The stylopod/zeugopod (SZ) boundary of meis and hoxa11 in the sarcopterygian lungfish pectoral fins provides a molecular basis for the phylogenetic homologies between tetrapod forelimb and lungfish pectoral fins [49, 50]. In our study, meis1 and hoxa11 gene expression domains in Neoceratodus paired pectoral fins closely resemble those of tetrapod limbs, in that both structures have a S/Z boundary during their growth and patterning. While all four clusters of tetrapod Hox genes are expressed, 5′ genes of the A cluster are most significant in specifying proximo-distal patterning and the D cluster in antero-posterior orientation [2, 78, 79]. Hox gene expression during the development of tetrapod limbs occurs in two distinct phases associated with different regions of the limb. During outgrowth of paired lobed fins, a unique extended domain of hoxa11 expression becomes disconnected along the proximo-distal axis by the creation of a zone with cells producing low mRNA. The question of whether the region with low hoxa11 expression observed in lungfish fins possesses a “mesopodial identity”, as a zone of transition between two distinct phases of hoxa11 expression, or it is merely labeling the separation between elongated bones (the humerus and the ulna/radius), “cannot be solved by the mere contemplation of expression patterns” [78] and thus requires more evidence [44, 78, 80]. Here, the fundamental difference in Hox gene expression between a dipnoan fin and a tetrapod limb is the overlap between the expression domains of hoxa11 and hoxd13 throughout the region representing lobed fin radials [56, 81]. Co-expression of these two genes also occurs during rayed fin development, but it is very early in comparison with lungfish fins where it is found after the homologues of the stylopod and zeugopod have begun to condense [40, 43, 44]. Thus, in terms of Hox gene expression, the paired fins of N. forsteri may be viewed as lacking an autopod (hoxd13 expression is not exclusive to a distal region beyond hoxa11 expression).

Conclusions

Our findings for Neoceratodus specifically highlight the homology of stylopod and zeugopod elements described previously from fossil and morphological evidence.
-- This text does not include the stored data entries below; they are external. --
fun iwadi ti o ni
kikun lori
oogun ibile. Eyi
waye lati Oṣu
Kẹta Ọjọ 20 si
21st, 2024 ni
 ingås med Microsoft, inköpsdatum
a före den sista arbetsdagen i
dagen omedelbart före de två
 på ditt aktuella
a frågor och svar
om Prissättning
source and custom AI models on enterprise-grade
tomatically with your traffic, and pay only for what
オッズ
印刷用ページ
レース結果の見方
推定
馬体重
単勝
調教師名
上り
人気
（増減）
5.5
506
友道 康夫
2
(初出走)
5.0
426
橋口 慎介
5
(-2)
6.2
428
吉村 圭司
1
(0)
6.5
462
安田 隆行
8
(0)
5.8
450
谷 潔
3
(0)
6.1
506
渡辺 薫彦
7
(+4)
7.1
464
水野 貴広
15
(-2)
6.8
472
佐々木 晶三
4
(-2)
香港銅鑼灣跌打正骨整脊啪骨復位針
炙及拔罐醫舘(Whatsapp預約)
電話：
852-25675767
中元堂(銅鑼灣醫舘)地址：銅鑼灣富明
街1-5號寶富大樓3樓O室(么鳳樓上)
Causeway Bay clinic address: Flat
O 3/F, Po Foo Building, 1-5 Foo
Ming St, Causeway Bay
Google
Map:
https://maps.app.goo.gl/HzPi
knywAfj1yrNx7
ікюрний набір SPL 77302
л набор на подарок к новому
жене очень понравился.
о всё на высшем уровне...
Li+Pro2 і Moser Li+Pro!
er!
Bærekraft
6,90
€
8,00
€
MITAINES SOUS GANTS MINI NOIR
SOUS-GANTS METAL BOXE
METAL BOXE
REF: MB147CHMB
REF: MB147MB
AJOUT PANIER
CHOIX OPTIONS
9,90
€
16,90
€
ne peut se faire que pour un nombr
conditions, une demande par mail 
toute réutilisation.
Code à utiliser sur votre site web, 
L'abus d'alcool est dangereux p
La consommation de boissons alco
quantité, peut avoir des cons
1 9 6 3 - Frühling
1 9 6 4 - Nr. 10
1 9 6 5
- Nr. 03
This leaves only the autopod as a possible tetrapod invention. The reiterated Meis expression is a clear separation from the position in tetrapod limbs and must represent a distal developmental pattern of the paired lobed fin of the Australian lungfish. If we consider the segmental pattern of Meis gene expression in lobed fins and its absence in tetrapod limbs to be a clear fin vs limb patterning, it calls into question the concept of a metapterygial axis equating to various autopodal parts [82]. The evidence in paddlefish pectoral fins of proximal meis2 expression makes us favor the hypothesis of distal meis1 and meis3 expression pattern being simply an independently derived dipnoan specialization. Certain apomorphies of paired lobed fins, such as distal Meis expression, are perhaps to be expected given the current phylogenetic position of dipnoans relative to tetrapods, as the extant sister group to the Tetrapoda, but more phylogenetically distant relative to a number of fossil sarcopterygians [83, 84]. In effect, proximo-distal sequence of Meis expression along the metapterygial axis of lobed fins seems to be supportive of the role of segmentation for limb development [85]. Morphologically, lungfish fins have both stylopod and zeugopod equivalents. One century after its proposal, we provide the first molecular validation of W. K. Gregory’s breakthrough view that the upper and forearm of the tetrapod limb originated from the skeletal elements of crown-sarcopterygian fishes [49, 50].

Declarations

Authors’ contributions

JMPJ and PS conceived of the project, wrote the manuscript, prepared all figures and provided financial support through grant application, JMPJ collected lungfish embryos, MF cloned lungfish Meis genes, FL performed lungfish experiments, EDF performed zebrafish experiments, VN participated in the design of the study and helped in the draft of the manuscript, and LC carried out the phylogenetic analyses. All authors read and approved the final manuscript.

Acknowledgements

We thank Gianluca De Rienzo, Rolf Ericsson, Charles Sagerstrom and Margareta Sutija for reagents; Elio Biffali for technical support at the Service of Molecular Biology of the Stazione Zoologica Anton Dohrn; Alison Cole, Salvatore D’Aniello, Alessandro Minelli, Remo Sanges, Günter Wagner and Jozsef Zakany for comments on this manuscript.

Competing interests

The authors declare that they have no no competing interests.

Availability of data and supporting materials

All data generated or analyzed during this study are included in this published article (and its supplementary information files).

Consent for publication

All authors gave final approval for publication.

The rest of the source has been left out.